テレビ番組はそれ自身を観てオシマイというわけではなく、その前後に関連するアクションを起こすことが常といえる。テレビ番組は「情報」を伝達するものであり、「情報」を受け取った視聴者は、事前に何らかの目的意識を持ってその「情報」を取得したり、その「情報」に感化されてさまざまな行動を起こすからだ。

それではテレビの視聴前後における情報関連の行動には、どのような動きがあるだろうか。リリースには数多くの選択肢とその選択肢への回答率が掲載されているが、そのうち10%を超えたものについて抽出したのが次のグラフだ。

テレビ視聴前後における情報行動(10%超のみ、複数回答)
テレビ視聴前後における情報行動(10%超のみ、複数回答)

もっとも同意意見の多かったのは「番組の内容について、友人・知人と直接会った時話題にする」。半数の人がこの行動を行うとしている。次いで多数の同意を得た意見「番組の放送予定について、友人・知人と直接会った時話題にする」とあわせ、冒頭でも触れているように、番組内容を「他人との直接コミュニケーションのための話題・材料・ツール」として用いていることが分かる。これはテレビゲームなどにも良くある傾向で、「●×ちゃんがやってるから私もやる」という子供のおねだりの言葉にも反映されているといえよう(あるいは「仲間外れになりたくないから」と表現できる)。

同時にこの情報行動が上位についているということは、「テレビ番組の内容そのものの良し悪しはあまり気にしない」場合も多々あることが想定される。自分が良いと思ったものでも、それが少数意見であれば、他人との共通点を見出だすことは難しい。コミュニケーションツールの素材としてテレビ番組を視聴する場合、個人個人が「良いもの」と判断したものではなく、「他人も理解し、観ていそうなもの」を選びがちになるわけだ。

テレビを観ながらケータイで
やりとりをする若年層が
多数見受けられる
一方、「インターネットで検索する」「内容について友人・知人とメール交換する」など、自分自身の知識欲の充足や、インターネット間のコミュニケーションツールとしてテレビ番組を用いている人も相当数に登っていることが確認できる。特にリリースでも指摘されているように、「携帯電話のメールのネタとしてテレビを観る人が増えている」のが分かる。例えば「テレビ番組を観ながらメールでやり取り」をする場合なら、情報の共有化を通じて「リアルタイムな一体感」を得られる快感を抱いているのだろう(いわゆる「ニコニコ動画」が流行っている要因もここにある)。

社会人ほど「醒めて」くる
上位五位の行動について、属性別に区分したグラフがこちらになる。「テレビ放送をコミュニケーションの材料として用いる」場合が多いことを考えれば、ごく当然の結果が出ている。

テレビ視聴前後における行動(上位五位、属性別)
テレビ視聴前後における行動(上位五位、属性別)

全般的に男性よりも女性の方が回答率が高く、特に「直接会った時に話題にする」項目では極めて高い値を示している。これは【「夫よりまずお友だち」女性の口コミパワー最強論】などでも示しているように、男性よりも女性の方がおしゃべり・口コミが好きという本来の性質によるものと思われる。

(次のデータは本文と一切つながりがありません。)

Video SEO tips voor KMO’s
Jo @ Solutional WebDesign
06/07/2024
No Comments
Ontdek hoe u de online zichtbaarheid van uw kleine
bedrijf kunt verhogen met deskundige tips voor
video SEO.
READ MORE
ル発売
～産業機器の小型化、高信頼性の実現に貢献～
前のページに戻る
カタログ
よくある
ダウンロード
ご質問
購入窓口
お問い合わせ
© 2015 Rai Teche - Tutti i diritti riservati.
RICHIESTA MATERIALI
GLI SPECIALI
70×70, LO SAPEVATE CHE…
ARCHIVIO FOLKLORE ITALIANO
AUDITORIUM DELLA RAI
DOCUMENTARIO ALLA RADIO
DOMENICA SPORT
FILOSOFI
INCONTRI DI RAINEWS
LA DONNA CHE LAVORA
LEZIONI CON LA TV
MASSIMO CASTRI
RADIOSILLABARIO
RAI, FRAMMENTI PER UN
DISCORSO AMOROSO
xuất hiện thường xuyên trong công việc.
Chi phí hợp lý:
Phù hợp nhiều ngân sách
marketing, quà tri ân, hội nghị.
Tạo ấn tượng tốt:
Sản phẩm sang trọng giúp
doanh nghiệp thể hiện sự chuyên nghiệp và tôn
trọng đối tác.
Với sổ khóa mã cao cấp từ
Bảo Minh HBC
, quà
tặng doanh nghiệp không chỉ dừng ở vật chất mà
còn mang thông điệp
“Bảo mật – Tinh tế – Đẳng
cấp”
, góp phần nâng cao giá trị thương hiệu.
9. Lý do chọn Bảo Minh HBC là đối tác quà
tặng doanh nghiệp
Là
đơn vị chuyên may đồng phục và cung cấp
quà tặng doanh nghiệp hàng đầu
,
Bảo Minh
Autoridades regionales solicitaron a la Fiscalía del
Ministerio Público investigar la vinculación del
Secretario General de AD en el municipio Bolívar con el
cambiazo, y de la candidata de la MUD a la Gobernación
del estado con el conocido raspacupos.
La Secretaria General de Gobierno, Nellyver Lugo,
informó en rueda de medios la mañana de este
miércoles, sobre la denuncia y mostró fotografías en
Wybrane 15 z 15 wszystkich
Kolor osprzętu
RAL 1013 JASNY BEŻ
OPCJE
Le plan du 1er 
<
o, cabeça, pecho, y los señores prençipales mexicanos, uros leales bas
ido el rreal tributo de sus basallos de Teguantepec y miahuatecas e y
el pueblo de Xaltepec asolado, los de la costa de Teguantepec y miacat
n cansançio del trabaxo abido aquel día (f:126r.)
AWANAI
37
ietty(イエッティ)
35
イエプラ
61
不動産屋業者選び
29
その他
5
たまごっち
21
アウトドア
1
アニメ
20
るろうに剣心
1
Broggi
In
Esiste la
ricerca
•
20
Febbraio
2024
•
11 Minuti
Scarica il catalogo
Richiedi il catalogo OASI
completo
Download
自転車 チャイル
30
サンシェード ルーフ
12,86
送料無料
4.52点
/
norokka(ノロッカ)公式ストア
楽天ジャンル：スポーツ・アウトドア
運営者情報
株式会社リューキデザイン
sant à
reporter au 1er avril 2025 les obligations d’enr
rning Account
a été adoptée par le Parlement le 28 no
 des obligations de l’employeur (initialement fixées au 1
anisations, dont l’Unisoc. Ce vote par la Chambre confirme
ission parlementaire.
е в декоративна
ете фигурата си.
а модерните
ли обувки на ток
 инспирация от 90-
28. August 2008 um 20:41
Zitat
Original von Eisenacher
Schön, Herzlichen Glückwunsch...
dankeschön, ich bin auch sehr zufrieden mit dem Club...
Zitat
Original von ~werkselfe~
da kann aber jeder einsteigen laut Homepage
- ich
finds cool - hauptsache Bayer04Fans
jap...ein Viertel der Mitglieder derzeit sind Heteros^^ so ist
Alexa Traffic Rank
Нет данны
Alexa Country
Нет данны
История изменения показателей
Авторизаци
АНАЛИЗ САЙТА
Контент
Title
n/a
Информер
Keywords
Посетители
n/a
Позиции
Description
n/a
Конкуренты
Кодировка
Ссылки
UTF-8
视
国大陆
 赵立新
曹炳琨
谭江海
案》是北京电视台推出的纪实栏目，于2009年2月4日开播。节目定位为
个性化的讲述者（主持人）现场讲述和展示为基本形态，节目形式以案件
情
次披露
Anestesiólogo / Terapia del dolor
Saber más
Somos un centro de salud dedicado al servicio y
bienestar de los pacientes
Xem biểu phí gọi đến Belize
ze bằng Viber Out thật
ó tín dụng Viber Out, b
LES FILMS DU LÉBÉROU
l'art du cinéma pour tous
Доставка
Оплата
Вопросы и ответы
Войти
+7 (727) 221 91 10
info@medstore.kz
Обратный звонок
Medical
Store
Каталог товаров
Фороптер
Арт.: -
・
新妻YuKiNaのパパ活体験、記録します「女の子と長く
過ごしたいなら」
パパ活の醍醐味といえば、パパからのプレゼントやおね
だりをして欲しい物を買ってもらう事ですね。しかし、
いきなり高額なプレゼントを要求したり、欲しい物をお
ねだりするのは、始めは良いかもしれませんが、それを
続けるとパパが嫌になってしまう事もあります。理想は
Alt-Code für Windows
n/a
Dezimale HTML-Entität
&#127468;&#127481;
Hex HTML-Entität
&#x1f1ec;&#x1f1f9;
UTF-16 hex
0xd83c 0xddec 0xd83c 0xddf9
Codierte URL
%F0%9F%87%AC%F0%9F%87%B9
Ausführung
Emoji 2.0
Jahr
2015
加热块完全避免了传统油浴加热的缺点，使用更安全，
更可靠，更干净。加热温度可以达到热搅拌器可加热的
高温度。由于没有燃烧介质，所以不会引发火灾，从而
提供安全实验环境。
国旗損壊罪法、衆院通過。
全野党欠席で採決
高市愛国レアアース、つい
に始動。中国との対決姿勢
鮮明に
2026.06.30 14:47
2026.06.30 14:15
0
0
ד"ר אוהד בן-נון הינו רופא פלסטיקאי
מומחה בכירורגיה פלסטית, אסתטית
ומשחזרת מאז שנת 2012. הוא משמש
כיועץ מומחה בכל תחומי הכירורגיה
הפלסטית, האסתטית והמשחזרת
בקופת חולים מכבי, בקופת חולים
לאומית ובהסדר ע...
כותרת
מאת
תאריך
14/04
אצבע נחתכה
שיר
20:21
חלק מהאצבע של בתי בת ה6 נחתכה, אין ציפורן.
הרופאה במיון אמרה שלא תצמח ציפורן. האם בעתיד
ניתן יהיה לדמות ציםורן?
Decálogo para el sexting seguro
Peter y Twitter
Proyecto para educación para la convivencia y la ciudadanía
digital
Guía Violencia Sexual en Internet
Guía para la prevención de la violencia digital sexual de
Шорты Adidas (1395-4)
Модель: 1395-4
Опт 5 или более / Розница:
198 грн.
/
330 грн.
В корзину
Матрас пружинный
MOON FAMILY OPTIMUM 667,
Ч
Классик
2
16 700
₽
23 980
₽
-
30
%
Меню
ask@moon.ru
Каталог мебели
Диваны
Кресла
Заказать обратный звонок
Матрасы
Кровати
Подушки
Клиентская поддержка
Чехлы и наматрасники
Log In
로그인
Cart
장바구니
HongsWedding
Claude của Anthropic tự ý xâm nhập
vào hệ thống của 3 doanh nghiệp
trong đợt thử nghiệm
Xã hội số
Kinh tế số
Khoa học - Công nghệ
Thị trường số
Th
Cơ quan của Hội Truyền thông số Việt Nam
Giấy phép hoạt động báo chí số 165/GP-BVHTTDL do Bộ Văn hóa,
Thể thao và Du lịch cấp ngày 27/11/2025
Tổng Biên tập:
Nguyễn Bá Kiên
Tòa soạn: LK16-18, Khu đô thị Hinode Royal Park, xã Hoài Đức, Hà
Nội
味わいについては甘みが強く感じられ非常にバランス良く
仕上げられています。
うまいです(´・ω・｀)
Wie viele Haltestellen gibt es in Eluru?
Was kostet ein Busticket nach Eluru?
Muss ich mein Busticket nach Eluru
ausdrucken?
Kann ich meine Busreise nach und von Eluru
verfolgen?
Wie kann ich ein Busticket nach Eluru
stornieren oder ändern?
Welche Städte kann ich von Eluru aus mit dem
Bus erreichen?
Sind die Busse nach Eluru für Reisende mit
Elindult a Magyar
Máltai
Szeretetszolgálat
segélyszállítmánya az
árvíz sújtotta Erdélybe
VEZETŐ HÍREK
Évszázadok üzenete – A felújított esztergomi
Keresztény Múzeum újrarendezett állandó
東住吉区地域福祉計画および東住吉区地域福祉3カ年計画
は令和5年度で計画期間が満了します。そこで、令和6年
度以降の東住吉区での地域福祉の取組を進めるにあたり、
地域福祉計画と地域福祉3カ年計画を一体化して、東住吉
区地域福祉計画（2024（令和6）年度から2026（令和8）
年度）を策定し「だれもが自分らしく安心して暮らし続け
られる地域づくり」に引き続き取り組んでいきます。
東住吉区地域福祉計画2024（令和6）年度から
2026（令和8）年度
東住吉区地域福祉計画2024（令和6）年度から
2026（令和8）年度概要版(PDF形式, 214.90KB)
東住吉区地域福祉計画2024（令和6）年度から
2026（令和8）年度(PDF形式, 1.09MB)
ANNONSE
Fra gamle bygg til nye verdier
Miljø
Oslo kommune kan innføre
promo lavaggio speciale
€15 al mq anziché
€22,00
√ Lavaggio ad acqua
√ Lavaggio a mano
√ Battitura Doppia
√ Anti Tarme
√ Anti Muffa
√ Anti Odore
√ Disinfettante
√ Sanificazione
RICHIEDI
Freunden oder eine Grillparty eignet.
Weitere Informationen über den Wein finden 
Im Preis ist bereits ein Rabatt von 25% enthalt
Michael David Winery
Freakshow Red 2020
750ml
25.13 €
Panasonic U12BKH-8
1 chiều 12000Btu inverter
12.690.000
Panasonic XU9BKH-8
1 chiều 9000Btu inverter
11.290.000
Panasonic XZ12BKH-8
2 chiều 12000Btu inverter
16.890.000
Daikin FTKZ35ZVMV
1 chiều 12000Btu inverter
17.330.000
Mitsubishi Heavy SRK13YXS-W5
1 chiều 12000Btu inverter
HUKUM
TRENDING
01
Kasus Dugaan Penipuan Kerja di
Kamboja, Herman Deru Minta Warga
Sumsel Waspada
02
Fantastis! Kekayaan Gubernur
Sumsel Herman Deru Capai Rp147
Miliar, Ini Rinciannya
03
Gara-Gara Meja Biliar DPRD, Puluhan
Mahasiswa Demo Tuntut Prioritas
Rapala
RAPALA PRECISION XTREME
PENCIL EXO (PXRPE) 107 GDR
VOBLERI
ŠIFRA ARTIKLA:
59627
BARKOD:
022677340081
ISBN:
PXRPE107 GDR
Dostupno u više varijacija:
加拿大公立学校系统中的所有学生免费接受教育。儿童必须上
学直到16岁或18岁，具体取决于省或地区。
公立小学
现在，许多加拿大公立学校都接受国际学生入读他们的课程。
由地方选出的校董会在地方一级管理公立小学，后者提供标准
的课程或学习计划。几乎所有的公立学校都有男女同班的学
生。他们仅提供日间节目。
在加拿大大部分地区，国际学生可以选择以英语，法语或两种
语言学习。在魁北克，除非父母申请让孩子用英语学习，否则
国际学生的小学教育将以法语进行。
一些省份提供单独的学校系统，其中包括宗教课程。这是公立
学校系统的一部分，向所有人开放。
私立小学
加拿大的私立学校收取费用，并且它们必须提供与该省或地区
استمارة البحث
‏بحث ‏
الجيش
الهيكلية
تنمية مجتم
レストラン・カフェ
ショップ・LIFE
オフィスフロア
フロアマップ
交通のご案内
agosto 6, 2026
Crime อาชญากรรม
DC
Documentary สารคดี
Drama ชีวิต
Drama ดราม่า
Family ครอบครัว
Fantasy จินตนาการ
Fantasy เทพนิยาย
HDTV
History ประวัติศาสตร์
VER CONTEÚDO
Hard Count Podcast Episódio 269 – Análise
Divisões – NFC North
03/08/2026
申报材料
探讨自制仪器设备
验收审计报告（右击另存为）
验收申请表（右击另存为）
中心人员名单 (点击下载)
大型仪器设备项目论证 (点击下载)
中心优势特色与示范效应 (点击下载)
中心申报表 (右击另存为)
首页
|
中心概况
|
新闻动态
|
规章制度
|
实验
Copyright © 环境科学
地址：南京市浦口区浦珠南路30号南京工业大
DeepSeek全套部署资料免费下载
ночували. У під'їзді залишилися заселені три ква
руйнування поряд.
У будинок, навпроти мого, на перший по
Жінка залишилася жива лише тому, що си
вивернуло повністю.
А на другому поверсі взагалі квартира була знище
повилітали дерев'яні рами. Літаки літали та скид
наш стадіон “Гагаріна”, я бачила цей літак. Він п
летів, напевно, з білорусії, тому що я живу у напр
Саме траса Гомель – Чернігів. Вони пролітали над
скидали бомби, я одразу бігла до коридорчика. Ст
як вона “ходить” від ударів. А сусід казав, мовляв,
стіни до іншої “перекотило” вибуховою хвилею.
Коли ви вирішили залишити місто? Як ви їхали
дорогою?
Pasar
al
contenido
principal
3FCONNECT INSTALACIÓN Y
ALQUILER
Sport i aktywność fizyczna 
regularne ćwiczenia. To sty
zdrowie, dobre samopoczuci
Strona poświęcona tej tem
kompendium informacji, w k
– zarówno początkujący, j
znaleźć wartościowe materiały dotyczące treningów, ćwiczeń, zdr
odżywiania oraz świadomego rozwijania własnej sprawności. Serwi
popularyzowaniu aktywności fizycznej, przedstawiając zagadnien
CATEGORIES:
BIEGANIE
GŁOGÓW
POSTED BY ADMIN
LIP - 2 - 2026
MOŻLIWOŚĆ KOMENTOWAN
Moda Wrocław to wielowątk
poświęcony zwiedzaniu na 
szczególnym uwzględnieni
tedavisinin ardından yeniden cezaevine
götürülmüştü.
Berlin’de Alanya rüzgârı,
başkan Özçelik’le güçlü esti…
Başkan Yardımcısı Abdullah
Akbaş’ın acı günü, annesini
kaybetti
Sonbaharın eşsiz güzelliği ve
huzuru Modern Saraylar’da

一方で学校など職業別で見ると、大学生が行動頻度としてはピークで、社会人になると値がグンと減るのが分かる。これは社会人になると、学生時分のように「テレビ内容で会話を創る」ような時間的余裕が無い・相手がいない(必要ない)のが理由であろう。その証拠に、今グラフの項目中、唯一「自分内で完結する」インターネットの検索項目については、高校生とあまり変わらない頻度を示している。一言で表現すれば、「俺らもう大人なんだから、テレビ番組の内容で他人と騒いでいる年頃じゃないよネ」というところだろうか。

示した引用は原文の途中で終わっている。